FUNDAMENTO CONSTITUCIONAL
- CF/88, art. 7º, XXVIII – Garantia de seguro contra acidentes de trabalho, a cargo do empregador, sem excluir a indenização a que este está obrigado, quando incorrer em dolo ou culpa.
- CF/88, art. 194 e art. 201, I – Princípios da seguridade social e previsão da cobertura de eventos de incapacidade laborativa.
FUNDAMENTO LEGAL
- Lei 8.213/91, art. 86, §4º – “A perda da audição, em qualquer grau, somente proporcionará a concessão do auxílio-acidente, quando, além do reconhecimento de causalidade entre o trabalho e a doença, resultar, comprovadamente, na redução ou perda da capacidade para o trabalho que habitualmente exercia.”
- CPC/2015, art. 543-C – Regime dos recursos repetitivos.
SÚMULAS APLICÁVEIS
- Súmula 44/STJ – “A definição, em ato regulamentar, de grau mínimo de disacusia, não exclui, por si só, a concessão do benefício previdenciário.”
- Súmula 111/STJ – Honorários advocatícios em causas previdenciárias.
- Súmula 204/STJ – Juros moratórios em ações previdenciárias.
- Súmula 148/STJ – Correção monetária nas ações previdenciárias.
CONSIDERAÇÕES FINAIS
A tese firmada pelo STJ tem enorme relevância social e jurídica, pois reforça a proteção do trabalhador em situações de redução da capacidade auditiva decorrente do labor, mesmo que em grau inferior ao previsto em atos normativos, como as tabelas técnicas adotadas administrativamente. A decisão fortalece a prevalência da lei sobre regulamentos infralegais, resguardando o direito fundamental à seguridade social.

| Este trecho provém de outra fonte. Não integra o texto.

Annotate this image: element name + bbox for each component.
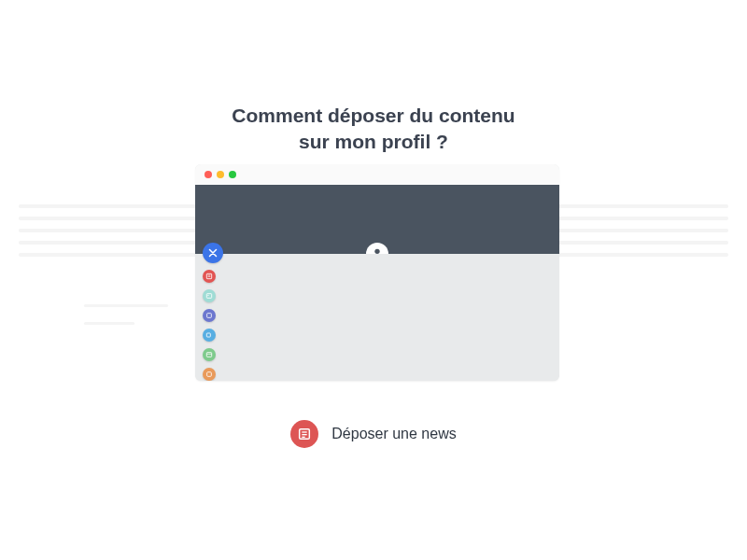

No campo prático, a tese impede o indeferimento automático do benefício com base exclusiva em critérios quantitativos mínimos estabelecidos por tabelas administrativas, obrigando a análise concreta dos elementos do caso concreto e promovendo maior justiça social. O entendimento possui potencial de impactar positivamente inúmeros processos judiciais e administrativos, servindo de referência para a uniformização e racionalização da jurisprudência nacional.
ANÁLISE CRÍTICA
O fundamento jurídico da decisão está alicerçado no respeito à hierarquia das normas e na interpretação teleológica da legislação previdenciária, que visa à efetiva proteção do segurado. A argumentação do acórdão é robusta ao distinguir entre reexame de provas (vedado em recurso especial) e valoração jurídica do conjunto probatório (permitida), afastando a aplicação da Súmula 7/STJ. A consequência prática da decisão é a ampliação do acesso ao benefício de auxílio-acidente para trabalhadores que, embora apresentem perda auditiva abaixo dos limites das tabelas técnicas, demonstrem efetiva redução da capacidade laborativa relacionada ao trabalho. Juridicamente, o precedente impede que critérios meramente quantitativos restrinjam direitos sociais previstos em lei, consolidando a jurisprudência em favor dos hipossuficientes e promovendo a função social do Direito Previdenciário.